First, install the nightly version of 🤗 TRL and clone the repo to access the training script:
pip install "transformers>=4.42.3" --upgrade
pip install --upgrade bitsandbytes
pip install --ugprade peft
pip install git+https:
git clone https:
cd trl
Then you definitely can run the script:
python
examples/scripts/sft.py
--model_name google/gemma-2-27b
--dataset_name OpenAssistant/oasst_top1_2023-08-25
--dataset_text_field="text"
--per_device_train_batch_size 1
--per_device_eval_batch_size 1
--gradient_accumulation_steps 4
--learning_rate 2e-4
--report_to wandb
--bf16
--max_seq_length 1024
--lora_r 16 --lora_alpha 32
--lora_target_modules q_proj k_proj v_proj o_proj
--load_in_4bit
--use_peft
--attn_implementation eager
--logging_steps=10
--gradient_checkpointing
--output_dir models/gemma2
If you’ve got more GPUs to spare, you’ll be able to run training with DeepSpeed and ZeRO Stage 3:
speed up launch --config_file=examples/accelerate_configs/deepspeed_zero3.yaml
examples/scripts/sft.py
--model_name google/gemma-2-27b
--dataset_name OpenAssistant/oasst_top1_2023-08-25
--dataset_text_field="text"
--per_device_train_batch_size 1
--per_device_eval_batch_size 1
--gradient_accumulation_steps 4
--learning_rate 2e-5
--report_to wandb
--bf16
--max_seq_length 1024
--attn_implementation eager
--logging_steps=10
--gradient_checkpointing
--output_dir models/gemma2
Integration with Inference Endpoints
You’ll be able to deploy Gemma 2 on Hugging Face’s Inference Endpoints using Text Generation Inference because the backend. Text Generation Inference is a production-ready inference container developed by Hugging Face to enable easy deployment of enormous language models.
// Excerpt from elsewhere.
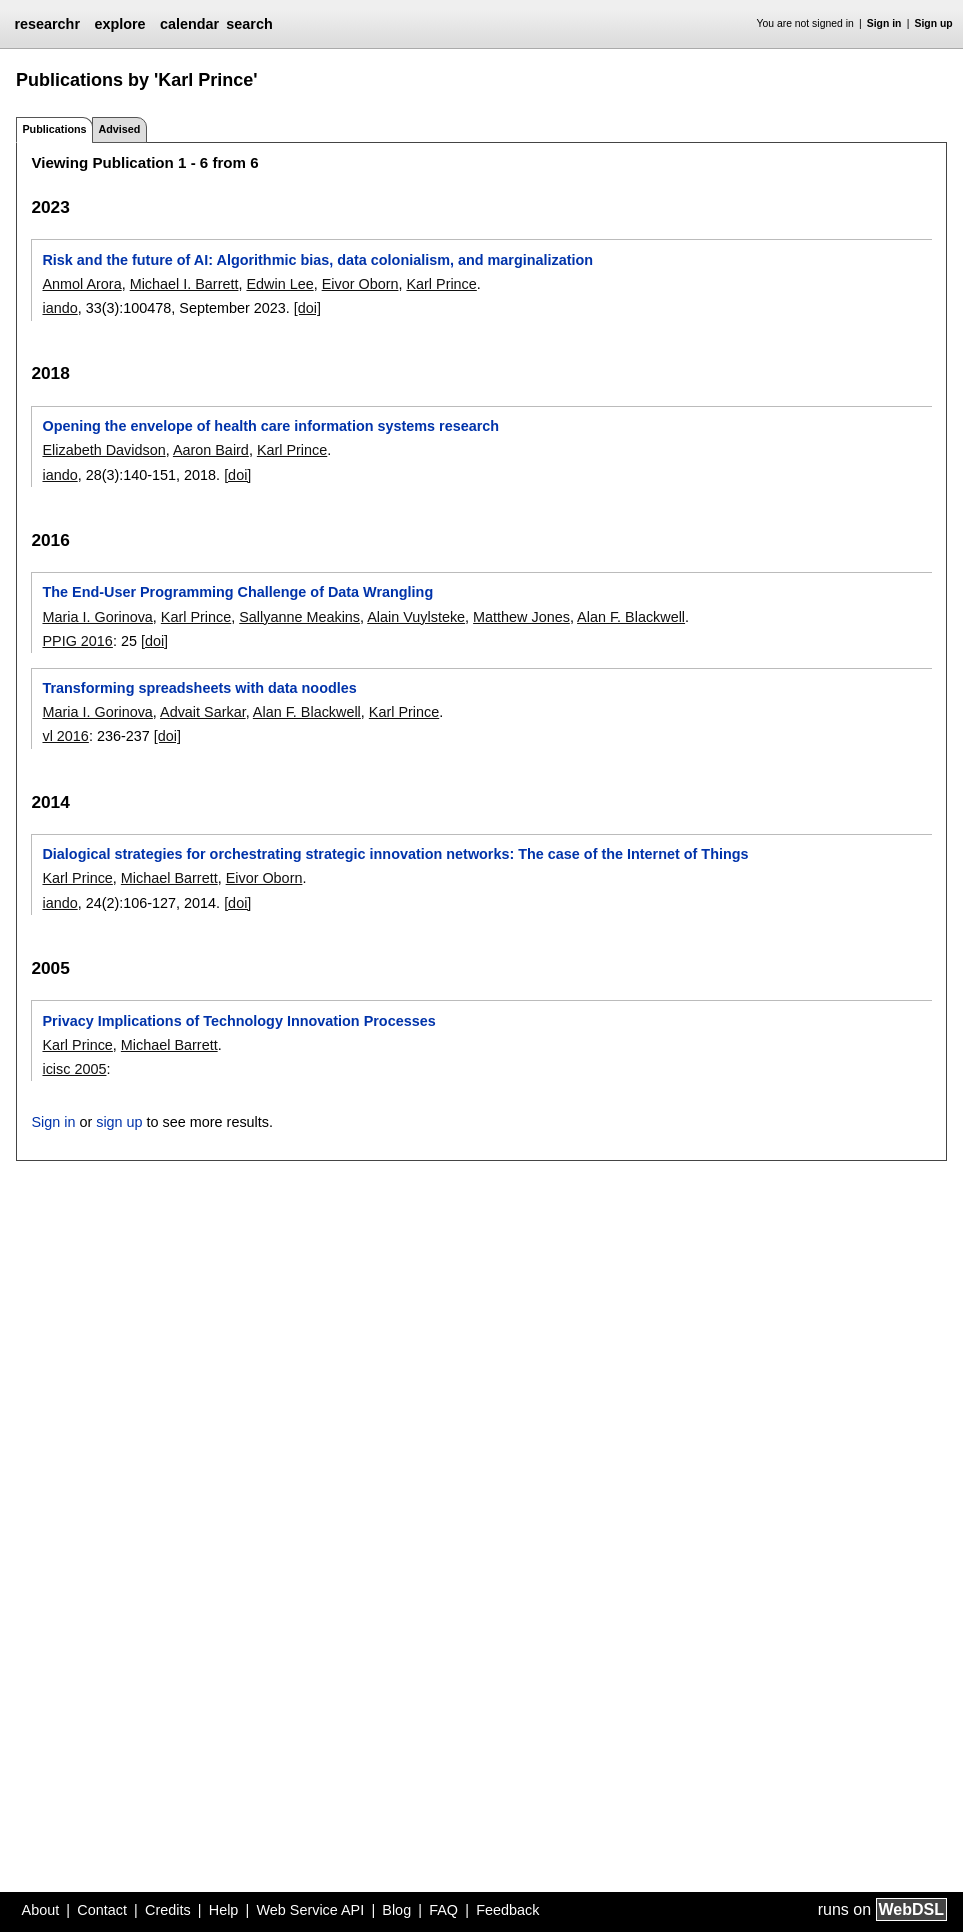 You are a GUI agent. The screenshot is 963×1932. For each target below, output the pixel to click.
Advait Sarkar (203, 712)
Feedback (507, 1910)
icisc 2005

It has features similar to continuous batching, token streaming, tensor parallelism for fast inference on multiple GPUs, and production-ready logging and tracing.
To deploy a Gemma 2 model, go to the model page and click on on the Deploy -> Inference Endpoints widget. Inference Endpoints supports OpenAI compatible Messages API that lets you switch from one other closed model to an open one by simply changing the URL.
from openai import OpenAI
client = OpenAI(
base_url="" + "/v1/",
api_key="" ,
)
chat_completion = client.chat.completions.create(
model="tgi",
messages=[
{"role": "user", "content": "Why is open-source software important?"},
],
stream=True,
max_tokens=500
)
for message in chat_completion:
print(message.decisions[0].delta.content, end="")
Additional Resources
Acknowledgments
Releasing such models with support and evaluations within the ecosystem wouldn’t be possible without the contributions of many community members, including Clémentine and Nathan for LLM evaluations; Nicolas for Text Generation Inference Support; Arthur, Sanchit, Joao, and Lysandre for integrating Gemma 2 into transformers; Nathan and Victor for making Gemma 2 available in Hugging Chat.
And Thanks to the Google Team for releasing Gemma 2 and making it available to the open-source AI community!